第四十三章
他转过身去,看着眼前这个显得有些老态的人,当初他辅佐如今帝王的时候,他便随侍在帝王身侧,也就是那个时候的太子。可以说,他见证了云执与赵国皇帝之间,这些年来所有的情感变化。从曾经相互信任的兄弟,出生共死的战友,到如今相互猜忌的君臣。
没有谁比福公公还会懂得他待帝王的一片真诚,以及云家历代而来的忠心耿耿。只见福公公对他行了一个大礼,说到,
“愿相国大人,今后保重。”
云执更是难得体贴的伸手把他扶了起来。看着眼前的这个老人,眼底微微一丝泪光,他不禁有些感慨。却还是心底觉得有那么一丝温暖。
都说当局者迷旁观者清。终归,他没有背负云家的祖训。他的眼里带着一丝笑意。声音柔和了许多,说到:
“阿福也要保重啊,以后可能就山高水远,再难相见了。都是一把老骨头了,多留心自己的身体吧,旁的事儿,就随他吧。”
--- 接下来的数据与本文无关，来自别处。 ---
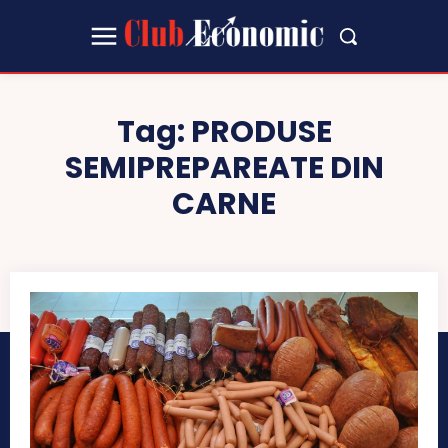
Tag:
PRODUSE
SEMIPREPAREATE DIN
CARNE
难得云执如此话唠了一回,久违的称呼更加让福公公的喉咙哽咽得难受。他不发一言,只是看着他,紧紧的拽着云执的手,然后,重重地点了头。
这朝堂之上的君君臣臣,哪个不是为了这些名利而来?好不容易有一个不在乎名利,一心为国之人,竟然得不到善终,得不到信任。这让福公公心里不禁为此难过。
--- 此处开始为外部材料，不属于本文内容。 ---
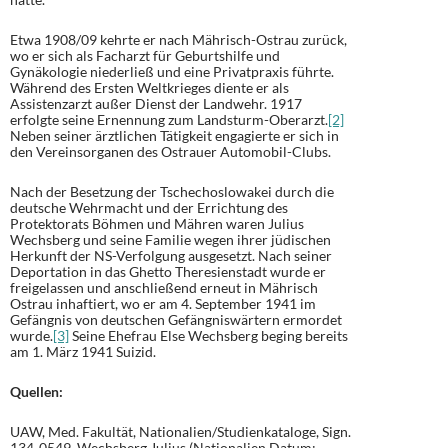
Etwa 1908/09 kehrte er nach Mährisch-Ostrau zurück,
wo er sich als Facharzt für Geburtshilfe und
Gynäkologie niederließ und eine Privatpraxis führte.
Während des Ersten Weltkrieges diente er als
Assistenzarzt außer Dienst der Landwehr. 1917
erfolgte seine Ernennung zum Landsturm-Oberarzt.
[2]
Neben seiner ärztlichen Tätigkeit engagierte er sich in
den Vereinsorganen des Ostrauer Automobil-Clubs.
Nach der Besetzung der Tschechoslowakei durch die
deutsche Wehrmacht und der Errichtung des
Protektorats Böhmen und Mähren waren Julius
Wechsberg und seine Familie wegen ihrer jüdischen
Herkunft der NS-Verfolgung ausgesetzt. Nach seiner
Deportation in das Ghetto Theresienstadt wurde er
freigelassen und anschließend erneut in Mährisch
Ostrau inhaftiert, wo er am 4. September 1941 im
Gefängnis von deutschen Gefängniswärtern ermordet
wurde.
[3]
Seine Ehefrau Else Wechsberg beging bereits
am 1. März 1941 Suizid.
Quellen:
UAW, Med. Fakultät, Nationalien/Studienkataloge, Sign.
134-0549, Wechsberg Julius (Nationalien Datum:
看着云执转身离去的背影,还是保持着年少时的潇洒风姿。福公公招了招手,对着他的弟子说:
“咱家今儿个身体不适,这御前的事儿,就都交给你了。可得仔细些,万不可惹了帝王动怒。若是真有些什么不明白的,可以差个人来问咱家,明白了?
”
“明白了干爹!干爹好生将养身体吧,这御前的事儿,交给小柱子不会出错的。”
福公公临走之时,复杂的看了一眼眼前这个打小机灵的人。不由得长长的叹了一口气:又有谁知道这关心是真是假呀,这可是个吃人的狼窝啊。
与此同时,云执坐着马车,摇摇晃晃的回到相国府,他的心情,一如摇晃的马车一样忐忑。他是知道沈笑怡对小儿子是如何的宠爱,更别说,他身体薄弱,又是年纪中最小的一个。
如今要去南羌,该怎么说怎样说服她是一个大难题呀。
“相爷,到府上了。”小厮轻声提醒道
唉——
终究是要面对的,因此叹了口气。捏了捏眉心。在他的世界里,是天底下最难的事情,莫过于跟他爱妻沟通,并不是说沈笑怡无理取闹,而偏偏,她就是太明白,太通情达理。
但是明白,不一定代表是能够放下。也不知,私底下怡儿又要伤心多久?幸好他辞了官,能够好好的陪在她身边。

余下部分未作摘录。